Exercise aim: Output the entries below unchanged, except for the pictures.

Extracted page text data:
---------------
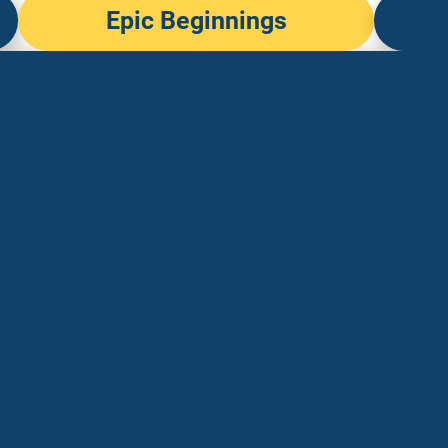
Epic Beginnings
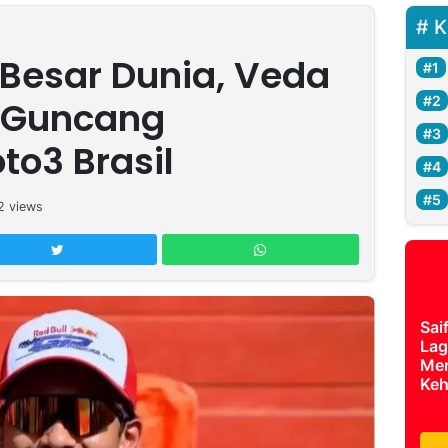
K
Besar Dunia, Veda
 Guncang
o3 Brasil
2
views
Sai
Lag
Mer
Keh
---------------
Exercise result:
Epic Beginnings
K
Besar Dunia, Veda
 Guncang
o3 Brasil
2
views
Sai
Lag
Mer
Keh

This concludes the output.